Segment Open

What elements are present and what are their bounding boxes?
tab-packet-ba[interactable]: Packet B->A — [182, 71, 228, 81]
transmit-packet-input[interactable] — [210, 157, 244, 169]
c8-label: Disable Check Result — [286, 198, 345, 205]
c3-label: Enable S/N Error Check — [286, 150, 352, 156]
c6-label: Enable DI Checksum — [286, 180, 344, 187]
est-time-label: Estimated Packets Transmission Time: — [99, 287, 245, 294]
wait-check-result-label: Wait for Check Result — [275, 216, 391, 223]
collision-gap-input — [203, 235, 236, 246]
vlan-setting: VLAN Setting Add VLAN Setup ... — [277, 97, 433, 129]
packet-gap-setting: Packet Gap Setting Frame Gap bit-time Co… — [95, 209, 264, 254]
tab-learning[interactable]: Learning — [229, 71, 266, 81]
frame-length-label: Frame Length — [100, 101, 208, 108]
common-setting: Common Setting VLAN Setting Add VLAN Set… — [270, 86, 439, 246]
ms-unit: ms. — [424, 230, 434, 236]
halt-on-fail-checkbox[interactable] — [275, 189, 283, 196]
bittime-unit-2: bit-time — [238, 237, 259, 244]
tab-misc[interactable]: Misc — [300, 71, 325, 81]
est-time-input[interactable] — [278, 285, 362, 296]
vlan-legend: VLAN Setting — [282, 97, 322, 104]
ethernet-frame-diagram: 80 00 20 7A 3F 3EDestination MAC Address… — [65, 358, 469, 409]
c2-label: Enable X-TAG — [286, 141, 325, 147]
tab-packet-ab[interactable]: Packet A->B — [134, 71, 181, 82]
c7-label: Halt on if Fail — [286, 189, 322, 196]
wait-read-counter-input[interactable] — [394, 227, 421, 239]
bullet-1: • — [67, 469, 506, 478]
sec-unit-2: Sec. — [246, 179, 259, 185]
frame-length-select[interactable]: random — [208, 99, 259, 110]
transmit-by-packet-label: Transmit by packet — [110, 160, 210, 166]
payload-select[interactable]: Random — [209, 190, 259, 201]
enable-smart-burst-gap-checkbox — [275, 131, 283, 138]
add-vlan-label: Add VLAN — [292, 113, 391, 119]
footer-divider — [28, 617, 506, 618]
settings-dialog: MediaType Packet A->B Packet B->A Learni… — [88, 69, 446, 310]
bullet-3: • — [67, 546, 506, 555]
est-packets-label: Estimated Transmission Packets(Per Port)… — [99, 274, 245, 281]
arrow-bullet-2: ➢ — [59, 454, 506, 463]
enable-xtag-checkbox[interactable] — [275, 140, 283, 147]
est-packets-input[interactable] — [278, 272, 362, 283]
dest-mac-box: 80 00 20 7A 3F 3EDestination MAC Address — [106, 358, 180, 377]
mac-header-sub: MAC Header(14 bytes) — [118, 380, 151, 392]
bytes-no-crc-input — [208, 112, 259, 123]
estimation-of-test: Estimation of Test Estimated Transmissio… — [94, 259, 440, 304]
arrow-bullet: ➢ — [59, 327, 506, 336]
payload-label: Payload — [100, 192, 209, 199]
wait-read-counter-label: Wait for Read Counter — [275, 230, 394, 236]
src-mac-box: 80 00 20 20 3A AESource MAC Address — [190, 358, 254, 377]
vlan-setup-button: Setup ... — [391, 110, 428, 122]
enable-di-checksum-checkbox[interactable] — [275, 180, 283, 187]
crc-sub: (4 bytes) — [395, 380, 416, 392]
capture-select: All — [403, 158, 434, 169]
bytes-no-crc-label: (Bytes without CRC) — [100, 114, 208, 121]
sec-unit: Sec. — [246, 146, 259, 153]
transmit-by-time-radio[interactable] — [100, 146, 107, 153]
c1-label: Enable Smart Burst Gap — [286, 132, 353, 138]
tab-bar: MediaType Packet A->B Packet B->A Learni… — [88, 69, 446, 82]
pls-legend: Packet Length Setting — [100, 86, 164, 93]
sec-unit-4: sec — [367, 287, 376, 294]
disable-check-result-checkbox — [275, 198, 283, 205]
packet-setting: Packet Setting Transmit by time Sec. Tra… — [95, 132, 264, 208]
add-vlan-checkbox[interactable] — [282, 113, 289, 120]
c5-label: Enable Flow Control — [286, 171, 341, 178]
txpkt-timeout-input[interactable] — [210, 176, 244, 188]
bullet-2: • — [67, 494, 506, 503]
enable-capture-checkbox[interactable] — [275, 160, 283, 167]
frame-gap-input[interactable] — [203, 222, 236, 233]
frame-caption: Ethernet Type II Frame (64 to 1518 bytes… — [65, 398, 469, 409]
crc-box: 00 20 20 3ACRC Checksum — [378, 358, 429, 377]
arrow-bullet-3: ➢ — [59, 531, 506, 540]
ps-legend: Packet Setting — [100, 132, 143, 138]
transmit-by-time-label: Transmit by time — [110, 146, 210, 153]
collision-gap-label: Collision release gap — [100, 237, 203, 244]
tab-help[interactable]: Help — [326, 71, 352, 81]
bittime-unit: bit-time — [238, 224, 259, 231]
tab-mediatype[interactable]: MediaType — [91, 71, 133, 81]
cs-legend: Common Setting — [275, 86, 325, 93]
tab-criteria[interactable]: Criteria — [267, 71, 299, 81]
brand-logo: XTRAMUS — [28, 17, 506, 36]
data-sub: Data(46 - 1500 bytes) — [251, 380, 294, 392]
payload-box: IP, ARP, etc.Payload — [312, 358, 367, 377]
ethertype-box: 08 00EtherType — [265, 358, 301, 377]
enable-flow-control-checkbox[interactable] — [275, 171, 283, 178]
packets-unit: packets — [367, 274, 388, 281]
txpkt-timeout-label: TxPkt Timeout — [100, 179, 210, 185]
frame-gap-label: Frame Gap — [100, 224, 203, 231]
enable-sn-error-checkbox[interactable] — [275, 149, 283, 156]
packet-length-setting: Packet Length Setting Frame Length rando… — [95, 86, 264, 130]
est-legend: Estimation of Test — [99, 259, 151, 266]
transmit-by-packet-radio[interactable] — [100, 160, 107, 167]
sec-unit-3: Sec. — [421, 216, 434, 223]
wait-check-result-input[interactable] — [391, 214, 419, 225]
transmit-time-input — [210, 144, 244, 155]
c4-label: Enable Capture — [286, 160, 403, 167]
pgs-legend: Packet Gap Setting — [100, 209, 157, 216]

Segment Closed

Activity —
Set the data down again in full, exactly as given.

Exercise result —
What elements are present and what are their bounding boxes?
tab-packet-ba[interactable]: Packet B->A — [182, 71, 228, 81]
transmit-packet-input[interactable] — [210, 157, 244, 169]
c8-label: Disable Check Result — [286, 198, 345, 205]
c3-label: Enable S/N Error Check — [286, 150, 352, 156]
c6-label: Enable DI Checksum — [286, 180, 344, 187]
est-time-label: Estimated Packets Transmission Time: — [99, 287, 245, 294]
wait-check-result-label: Wait for Check Result — [275, 216, 391, 223]
collision-gap-input — [203, 235, 236, 246]
vlan-setting: VLAN Setting Add VLAN Setup ... — [277, 97, 433, 129]
packet-gap-setting: Packet Gap Setting Frame Gap bit-time Co… — [95, 209, 264, 254]
tab-learning[interactable]: Learning — [229, 71, 266, 81]
frame-length-label: Frame Length — [100, 101, 208, 108]
common-setting: Common Setting VLAN Setting Add VLAN Set… — [270, 86, 439, 246]
ms-unit: ms. — [424, 230, 434, 236]
halt-on-fail-checkbox[interactable] — [275, 189, 283, 196]
bittime-unit-2: bit-time — [238, 237, 259, 244]
tab-misc[interactable]: Misc — [300, 71, 325, 81]
est-time-input[interactable] — [278, 285, 362, 296]
vlan-legend: VLAN Setting — [282, 97, 322, 104]
ethernet-frame-diagram: 80 00 20 7A 3F 3EDestination MAC Address… — [65, 358, 469, 409]
c2-label: Enable X-TAG — [286, 141, 325, 147]
tab-packet-ab[interactable]: Packet A->B — [134, 71, 181, 82]
c7-label: Halt on if Fail — [286, 189, 322, 196]
wait-read-counter-input[interactable] — [394, 227, 421, 239]
bullet-1: • — [67, 469, 506, 478]
sec-unit-2: Sec. — [246, 179, 259, 185]
frame-length-select[interactable]: random — [208, 99, 259, 110]
transmit-by-packet-label: Transmit by packet — [110, 160, 210, 166]
payload-select[interactable]: Random — [209, 190, 259, 201]
enable-smart-burst-gap-checkbox — [275, 131, 283, 138]
add-vlan-label: Add VLAN — [292, 113, 391, 119]
footer-divider — [28, 617, 506, 618]
settings-dialog: MediaType Packet A->B Packet B->A Learni… — [88, 69, 446, 310]
bullet-3: • — [67, 546, 506, 555]
est-packets-label: Estimated Transmission Packets(Per Port)… — [99, 274, 245, 281]
arrow-bullet-2: ➢ — [59, 454, 506, 463]
enable-xtag-checkbox[interactable] — [275, 140, 283, 147]
est-packets-input[interactable] — [278, 272, 362, 283]
dest-mac-box: 80 00 20 7A 3F 3EDestination MAC Address — [106, 358, 180, 377]
mac-header-sub: MAC Header(14 bytes) — [118, 380, 151, 392]
bytes-no-crc-input — [208, 112, 259, 123]
estimation-of-test: Estimation of Test Estimated Transmissio… — [94, 259, 440, 304]
arrow-bullet: ➢ — [59, 327, 506, 336]
payload-label: Payload — [100, 192, 209, 199]
wait-read-counter-label: Wait for Read Counter — [275, 230, 394, 236]
src-mac-box: 80 00 20 20 3A AESource MAC Address — [190, 358, 254, 377]
vlan-setup-button: Setup ... — [391, 110, 428, 122]
enable-di-checksum-checkbox[interactable] — [275, 180, 283, 187]
crc-sub: (4 bytes) — [395, 380, 416, 392]
capture-select: All — [403, 158, 434, 169]
bytes-no-crc-label: (Bytes without CRC) — [100, 114, 208, 121]
sec-unit: Sec. — [246, 146, 259, 153]
transmit-by-time-radio[interactable] — [100, 146, 107, 153]
c1-label: Enable Smart Burst Gap — [286, 132, 353, 138]
tab-bar: MediaType Packet A->B Packet B->A Learni… — [88, 69, 446, 82]
pls-legend: Packet Length Setting — [100, 86, 164, 93]
sec-unit-4: sec — [367, 287, 376, 294]
disable-check-result-checkbox — [275, 198, 283, 205]
packet-setting: Packet Setting Transmit by time Sec. Tra… — [95, 132, 264, 208]
add-vlan-checkbox[interactable] — [282, 113, 289, 120]
c5-label: Enable Flow Control — [286, 171, 341, 178]
txpkt-timeout-input[interactable] — [210, 176, 244, 188]
bullet-2: • — [67, 494, 506, 503]
enable-capture-checkbox[interactable] — [275, 160, 283, 167]
frame-gap-input[interactable] — [203, 222, 236, 233]
frame-caption: Ethernet Type II Frame (64 to 1518 bytes… — [65, 398, 469, 409]
crc-box: 00 20 20 3ACRC Checksum — [378, 358, 429, 377]
arrow-bullet-3: ➢ — [59, 531, 506, 540]
ps-legend: Packet Setting — [100, 132, 143, 138]
transmit-by-time-label: Transmit by time — [110, 146, 210, 153]
collision-gap-label: Collision release gap — [100, 237, 203, 244]
tab-help[interactable]: Help — [326, 71, 352, 81]
bittime-unit: bit-time — [238, 224, 259, 231]
tab-mediatype[interactable]: MediaType — [91, 71, 133, 81]
cs-legend: Common Setting — [275, 86, 325, 93]
tab-criteria[interactable]: Criteria — [267, 71, 299, 81]
brand-logo: XTRAMUS — [28, 17, 506, 36]
data-sub: Data(46 - 1500 bytes) — [251, 380, 294, 392]
payload-box: IP, ARP, etc.Payload — [312, 358, 367, 377]
ethertype-box: 08 00EtherType — [265, 358, 301, 377]
enable-flow-control-checkbox[interactable] — [275, 171, 283, 178]
packets-unit: packets — [367, 274, 388, 281]
txpkt-timeout-label: TxPkt Timeout — [100, 179, 210, 185]
frame-gap-label: Frame Gap — [100, 224, 203, 231]
enable-sn-error-checkbox[interactable] — [275, 149, 283, 156]
packet-length-setting: Packet Length Setting Frame Length rando… — [95, 86, 264, 130]
est-legend: Estimation of Test — [99, 259, 151, 266]
transmit-by-packet-radio[interactable] — [100, 160, 107, 167]
sec-unit-3: Sec. — [421, 216, 434, 223]
wait-check-result-input[interactable] — [391, 214, 419, 225]
transmit-time-input — [210, 144, 244, 155]
c4-label: Enable Capture — [286, 160, 403, 167]
pgs-legend: Packet Gap Setting — [100, 209, 157, 216]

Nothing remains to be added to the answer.